Anonymous wrote:There is a girl in my 4th grader's girl scout troop who seems to repel the other girls. I'm trying to think of ways she repels others, and I am having a hard time coming up with exactly the problem. Here are a few examples --
- She's overly enthusiastic, and borderline inappropriate at times. "Invite me over to your house for a play date!! I WANT TO PLAY WITH YOU AT YOUR HOUSE!!!"
- And then at other times, when all of the girls are working on something, she's off somewhere else, not helping and not participating, and making a mess.
- When they are having a snack, she will comment several times about what the snack is, and how she 1) doesn't like it or 2) needs seconds.

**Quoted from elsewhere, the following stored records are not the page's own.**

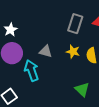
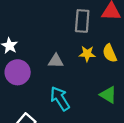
cyan arrow: (31, 70) -> (60, 99), moved

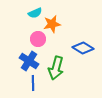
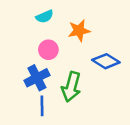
orange star: (52, 24) -> (79, 31), moved
blue cross: (29, 61) -> (37, 78), turned 30

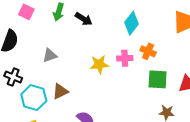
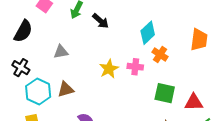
orange cross: (148, 51) -> (160, 54), moved
yellow star: (99, 64) -> (109, 69), turned -30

It's the repeated commenting that bothers the group, I think
- Come to think of it, she does the above with whatever activity they're doing - she'll either complain over and over, or ask for more over and over.
Anonymous wrote:Anonymous wrote:Volunteer at school and hang in the background, and discreetly observe.

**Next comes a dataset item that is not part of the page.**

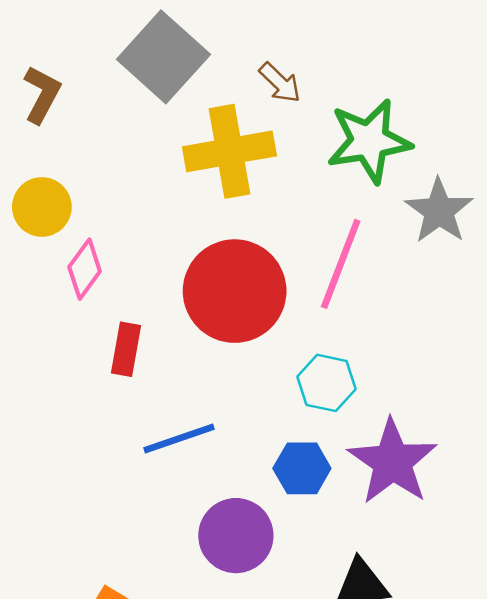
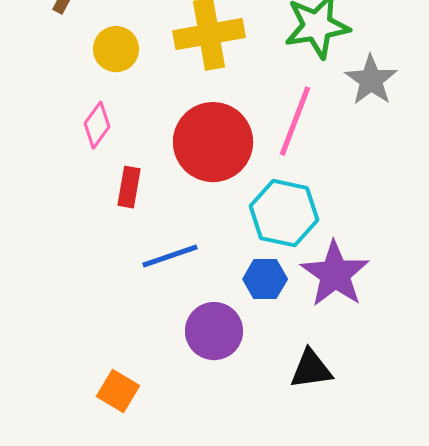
yellow circle: (42, 207) -> (116, 49), moved
cyan hexagon: (326, 383) -> (284, 213), size x1.5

Also ask the teacher for a conference and ask her ahead of time to observe the social dynamics in class so she can tell you what she observes.
What I’ve noticed is that sometimes kids get labeled unlikable and it can stick in a smaller school. I thinks it’s sort of like bullying but subtle.
Does your dd do unsocial things like read a book instead of chatting during school or at lunch? Or does she unknowingly say rude or hurtful things? Or is she the type that complains and doesn’t go along with others?
Do NOT do the bolded in middle school. Please.
The teens notice their classmates who always have their parents at school, and openly feel sorry for them. If your kid is awkward or having trouble with friends, don't be that mom.
Show up for the parent events (concerts, etc). Do not volunteer at school.
Anonymous wrote:Teacher here. Her teachers will have been aware and have a good idea of what the problem is, and they will have been doing their best to help/mitigate. They’ll also be very reluctant to be blunt/honest with you about it for fear of offending you or coming across as insulting your kid.
If you’re loikingbto pinpoint specific problematic behaviors, maybe set a meeting with a teacher that knows her well. Assure the teacher that you need honesty and that you’re looking for things you can work on with your daughter and that you know the teachers have the best opportunities for social observation. If the teacher can think of specific examples, that’s great— if you explain ahead of time, she’ll have a few days to observe.
Anonymous wrote:Volunteer at school and hang in the background, and discreetly observe.
Also ask the teacher for a conference and ask her ahead of time to observe the social dynamics in class so she can tell you what she observes.
What I’ve noticed is that sometimes kids get labeled unlikable and it can stick in a smaller school. I thinks it’s sort of like bullying but subtle.
Does your dd do unsocial things like read a book instead of chatting during school or at lunch? Or does she unknowingly say rude or hurtful things? Or is she the type that complains and doesn’t go along with others?
Anonymous wrote:OP, Do you have other children?